▸ **ACTIVITY**
Search the records for the string "separator". Copy each line where it occurs.

[Bounding box prediction data]

::::

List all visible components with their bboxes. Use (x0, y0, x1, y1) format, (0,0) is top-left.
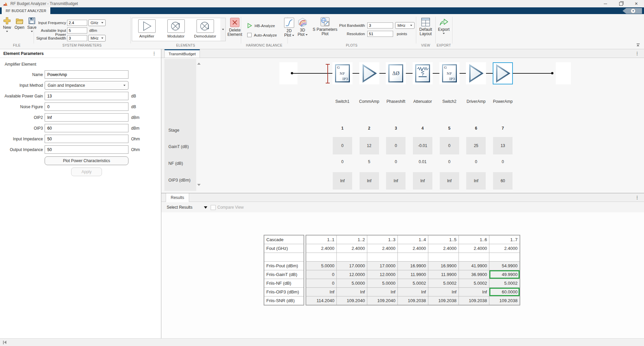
results-table: 1..1 1..2 1..3 1..4 1..5 1..6 1..7 2.400… (306, 235, 520, 305)
gain-value[interactable]: 25 (466, 137, 486, 154)
input-method-label: Input Method (3, 83, 43, 88)
demodulator-icon (197, 19, 214, 33)
chain-element-poweramp-selected[interactable] (489, 62, 516, 84)
input-frequency-unit-dropdown[interactable]: GHz (88, 19, 106, 26)
output-impedance-field[interactable] (45, 145, 128, 154)
export-button[interactable]: Export (437, 18, 451, 34)
gain-value[interactable]: 0 (386, 137, 406, 154)
collapse-panel-icon[interactable] (3, 341, 6, 344)
auto-analyze-checkbox[interactable]: Auto-Analyze (247, 33, 277, 37)
help-button[interactable]: ? (623, 8, 642, 14)
apply-button[interactable]: Apply (71, 167, 102, 176)
results-cell: Inf (398, 288, 428, 296)
input-impedance-field[interactable] (45, 135, 128, 143)
oip3-value[interactable]: Inf (466, 172, 486, 190)
compare-view-checkbox[interactable] (211, 205, 216, 210)
tab-transmitbudget[interactable]: TransmitBudget (164, 49, 200, 58)
plot-bandwidth-unit-dropdown[interactable]: MHz (395, 22, 415, 29)
input-method-dropdown[interactable]: Gain and Impedance (45, 81, 128, 90)
results-cell (489, 253, 520, 261)
gain-value[interactable]: 12 (360, 137, 379, 154)
name-field[interactable] (45, 70, 128, 79)
help-icon: ? (631, 8, 636, 13)
chain-element-attenuator[interactable] (409, 62, 436, 84)
window-controls: ✕ (598, 0, 644, 7)
gain-value[interactable]: 13 (493, 137, 513, 154)
oip2-field[interactable] (45, 113, 128, 122)
results-cell (428, 253, 459, 261)
2d-plot-button[interactable]: 2D Plot (283, 18, 295, 38)
chevron-down-icon (222, 29, 224, 30)
available-input-power-field[interactable] (67, 27, 87, 33)
results-cell (459, 253, 489, 261)
gain-values-row: 0 12 0 -0.01 0 25 13 (329, 137, 516, 154)
results-toolbar: Select Results Compare View (161, 202, 644, 212)
results-cell: 5.0002 (489, 279, 520, 287)
elements-gallery-expand[interactable] (220, 18, 226, 41)
oip3-value[interactable]: Inf (360, 172, 379, 190)
default-layout-button[interactable]: Default Layout (418, 18, 433, 36)
panel-menu-button[interactable]: ⋮ (152, 51, 156, 56)
chain-element-driveramp[interactable] (463, 62, 490, 84)
amplifier-button[interactable]: Amplifier (132, 18, 161, 41)
modulator-button[interactable]: Modulator (161, 18, 191, 41)
nf-value: 0 (382, 159, 409, 164)
scroll-up-icon[interactable] (197, 63, 201, 65)
input-frequency-field[interactable] (67, 20, 87, 26)
gain-value[interactable]: 0 (440, 137, 459, 154)
figure-strip-menu-button[interactable]: ⋮ (635, 51, 639, 56)
gain-value[interactable]: -0.01 (413, 137, 432, 154)
minimize-button[interactable] (598, 0, 613, 7)
collapse-ribbon-button[interactable] (636, 44, 640, 47)
oip3-value[interactable]: 60 (493, 172, 513, 190)
chevron-down-icon (292, 35, 294, 36)
gain-value[interactable]: 0 (333, 137, 352, 154)
signal-bandwidth-unit-dropdown[interactable]: MHz (88, 35, 106, 42)
chain-element-switch1[interactable]: G NF IP3 (329, 62, 356, 84)
output-node-dot (551, 72, 553, 74)
resolution-field[interactable] (367, 31, 393, 37)
s-parameters-plot-button[interactable]: S Parameters Plot (312, 17, 338, 36)
available-power-gain-field[interactable] (45, 92, 128, 100)
results-cell: 0 (306, 270, 336, 279)
chain-element-commamp[interactable] (356, 62, 383, 84)
plot-power-characteristics-button[interactable]: Plot Power Characteristics (45, 156, 128, 165)
hb-analyze-button[interactable]: HB-Analyze (247, 23, 275, 28)
section-label-system-parameters: SYSTEM PARAMETERS (34, 44, 130, 47)
available-power-gain-unit: dB (131, 94, 136, 98)
noise-figure-field[interactable] (45, 102, 128, 111)
delete-element-button[interactable]: Delete Element (227, 18, 243, 37)
generic-element-icon: G NF IP3 (335, 64, 350, 82)
2d-plot-icon (284, 18, 294, 28)
restore-button[interactable] (613, 0, 629, 7)
tab-results[interactable]: Results (166, 193, 189, 202)
demodulator-button[interactable]: Demodulator (191, 18, 220, 41)
select-results-dropdown[interactable] (204, 206, 207, 209)
tab-rf-budget-analyzer[interactable]: RF BUDGET ANALYZER (2, 7, 50, 14)
oip3-value[interactable]: Inf (333, 172, 352, 190)
3d-plot-button[interactable]: 3D Plot (297, 18, 308, 37)
oip3-value[interactable]: Inf (386, 172, 406, 190)
results-cell: Inf (337, 288, 367, 296)
3d-plot-icon (298, 18, 308, 27)
signal-bandwidth-field[interactable] (67, 35, 87, 41)
output-impedance-label: Output Impedance (3, 147, 43, 152)
oip3-field[interactable] (45, 124, 128, 132)
ribbon-separator (452, 17, 452, 44)
results-strip-menu-button[interactable]: ⋮ (635, 195, 639, 200)
oip3-value[interactable]: Inf (413, 172, 432, 190)
plot-bandwidth-label: Plot Bandwidth (335, 23, 365, 27)
oip3-value[interactable]: Inf (440, 172, 459, 190)
chain-element-phaseshift[interactable]: ΔØ (382, 62, 409, 84)
plot-bandwidth-field[interactable] (367, 22, 393, 28)
results-row-label: Friis-Pout (dBm) (264, 262, 304, 270)
open-button[interactable]: Open (14, 17, 25, 30)
stage-numbers-row: 1 2 3 4 5 6 7 (329, 126, 516, 131)
close-button[interactable]: ✕ (629, 0, 644, 7)
window-title: RF Budget Analyzer - TransmitBudget (10, 1, 78, 6)
chain-element-switch2[interactable]: G NF IP3 (436, 62, 463, 84)
new-icon (3, 17, 11, 24)
element-name: Switch1 (329, 99, 356, 104)
scroll-down-icon[interactable] (197, 184, 201, 186)
new-button[interactable]: New (1, 17, 13, 32)
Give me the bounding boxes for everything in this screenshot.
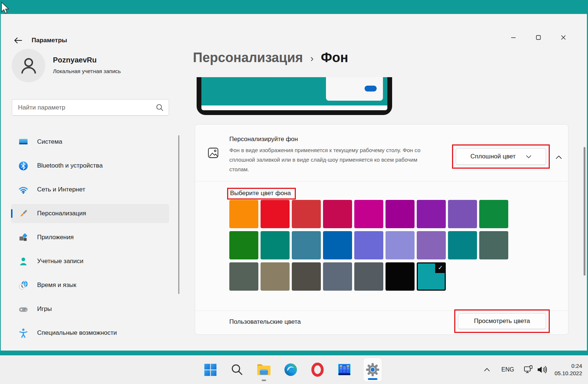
network-volume-group[interactable] xyxy=(524,365,547,374)
back-button[interactable] xyxy=(12,34,24,47)
color-swatch[interactable] xyxy=(292,200,321,228)
chevron-down-icon xyxy=(526,155,531,158)
color-swatch[interactable] xyxy=(448,231,477,259)
color-swatch[interactable] xyxy=(261,262,290,291)
color-swatch[interactable] xyxy=(386,231,415,259)
tray-expand-button[interactable] xyxy=(482,365,492,374)
taskbar-icons xyxy=(202,355,382,384)
color-swatch[interactable] xyxy=(386,200,415,228)
minimize-icon xyxy=(511,35,516,40)
system-tray: ENG 0:24 05.10.2022 xyxy=(482,355,582,384)
edge-browser-button[interactable] xyxy=(283,362,298,377)
sidebar-item-label: Учетные записи xyxy=(37,258,83,265)
sidebar-item-label: Специальные возможности xyxy=(37,329,117,337)
volume-icon xyxy=(537,365,547,374)
back-arrow-icon xyxy=(14,37,22,44)
search-icon[interactable] xyxy=(156,104,164,113)
window-title: Параметры xyxy=(32,37,67,44)
annotation-box-picker-label: Выберите цвет фона xyxy=(227,188,296,200)
color-swatch[interactable] xyxy=(417,200,446,228)
color-swatch[interactable] xyxy=(261,231,290,259)
apps-icon xyxy=(18,233,28,243)
background-style-dropdown[interactable]: Сплошной цвет xyxy=(456,148,546,165)
color-swatch[interactable]: ✓ xyxy=(417,262,446,291)
breadcrumb-separator-icon: › xyxy=(310,51,313,64)
color-swatch[interactable] xyxy=(323,200,352,228)
clock[interactable]: 0:24 05.10.2022 xyxy=(555,362,582,377)
sidebar-item-label: Bluetooth и устройства xyxy=(37,162,103,169)
account-person-icon xyxy=(18,256,28,266)
color-swatch[interactable] xyxy=(386,262,415,291)
taskbar-search-button[interactable] xyxy=(229,362,245,377)
clock-globe-icon xyxy=(18,280,28,290)
search-input[interactable] xyxy=(18,100,154,115)
color-swatch[interactable] xyxy=(479,200,508,228)
background-preview-monitor xyxy=(197,77,392,115)
sidebar-nav: Система Bluetooth и устройства Сеть и Ин… xyxy=(11,132,169,347)
color-swatch[interactable] xyxy=(229,262,258,291)
breadcrumb: Персонализация › Фон xyxy=(193,50,348,65)
color-swatch[interactable] xyxy=(448,200,477,228)
minimize-button[interactable] xyxy=(502,30,525,45)
search-icon xyxy=(231,363,243,376)
clock-time: 0:24 xyxy=(555,362,582,370)
color-swatch[interactable] xyxy=(323,231,352,259)
color-swatch[interactable] xyxy=(229,200,258,228)
color-swatch[interactable] xyxy=(417,231,446,259)
sidebar-item-accessibility[interactable]: Специальные возможности xyxy=(11,323,169,342)
file-explorer-button[interactable] xyxy=(256,362,272,377)
chevron-up-icon xyxy=(484,368,490,372)
avatar[interactable] xyxy=(12,49,45,82)
bluetooth-icon xyxy=(18,161,28,171)
sidebar-item-accounts[interactable]: Учетные записи xyxy=(11,252,169,271)
language-indicator[interactable]: ENG xyxy=(499,365,516,374)
breadcrumb-parent[interactable]: Персонализация xyxy=(193,50,303,65)
sidebar-item-personalization[interactable]: Персонализация xyxy=(11,204,169,223)
background-color-grid: ✓ xyxy=(229,200,508,291)
sidebar-item-apps[interactable]: Приложения xyxy=(11,228,169,247)
sidebar-item-network-internet[interactable]: Сеть и Интернет xyxy=(11,180,169,199)
close-button[interactable] xyxy=(552,30,575,45)
opera-browser-button[interactable] xyxy=(310,362,325,377)
edge-icon xyxy=(284,363,298,377)
desktop: Параметры PoznyaevRu Локальная учетная з… xyxy=(0,0,588,384)
background-preview-screen xyxy=(201,77,387,110)
maximize-icon xyxy=(536,35,541,40)
settings-window: Параметры PoznyaevRu Локальная учетная з… xyxy=(1,14,587,351)
color-swatch[interactable] xyxy=(292,262,321,291)
start-button[interactable] xyxy=(202,362,218,377)
person-icon xyxy=(19,56,38,75)
color-swatch[interactable] xyxy=(292,231,321,259)
sidebar-item-label: Игры xyxy=(37,305,52,313)
sidebar-item-bluetooth-devices[interactable]: Bluetooth и устройства xyxy=(11,156,169,175)
color-swatch[interactable] xyxy=(323,262,352,291)
sidebar-item-time-language[interactable]: Время и язык xyxy=(11,276,169,295)
sidebar-item-system[interactable]: Система xyxy=(11,132,169,151)
color-swatch[interactable] xyxy=(229,231,258,259)
ethernet-icon xyxy=(524,365,533,374)
background-settings-card: Персонализируйте фон Фон в виде изображе… xyxy=(195,124,569,335)
account-type: Локальная учетная запись xyxy=(53,68,121,74)
color-swatch[interactable] xyxy=(354,200,383,228)
color-picker-section: Выберите цвет фона ✓ xyxy=(195,182,568,311)
settings-app-button[interactable] xyxy=(363,358,382,381)
color-swatch[interactable] xyxy=(354,231,383,259)
sidebar-item-label: Система xyxy=(37,138,62,146)
custom-colors-row: Пользовательские цвета Просмотреть цвета xyxy=(195,311,568,334)
view-colors-button[interactable]: Просмотреть цвета xyxy=(458,313,546,329)
sidebar-scrollbar[interactable] xyxy=(178,135,179,294)
maximize-button[interactable] xyxy=(527,30,550,45)
collapse-section-button[interactable] xyxy=(556,154,562,161)
sidebar-item-gaming[interactable]: Игры xyxy=(11,299,169,319)
color-picker-label: Выберите цвет фона xyxy=(230,190,291,197)
annotation-box-view-colors: Просмотреть цвета xyxy=(454,309,550,333)
clock-date: 05.10.2022 xyxy=(555,370,582,377)
personalize-background-title: Персонализируйте фон xyxy=(229,136,422,143)
color-swatch[interactable] xyxy=(479,231,508,259)
file-manager-app-button[interactable] xyxy=(337,362,352,377)
color-swatch[interactable] xyxy=(261,200,290,228)
color-swatch[interactable] xyxy=(354,262,383,291)
sidebar-item-label: Сеть и Интернет xyxy=(37,186,85,193)
main-scrollbar[interactable] xyxy=(584,147,585,276)
personalize-background-row: Персонализируйте фон Фон в виде изображе… xyxy=(195,125,568,182)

::::

▸ **SOLVED EXERCISE**
ribbon-separator (452, 17, 452, 44)
breadcrumb-separator-icon: › xyxy=(310,51,313,64)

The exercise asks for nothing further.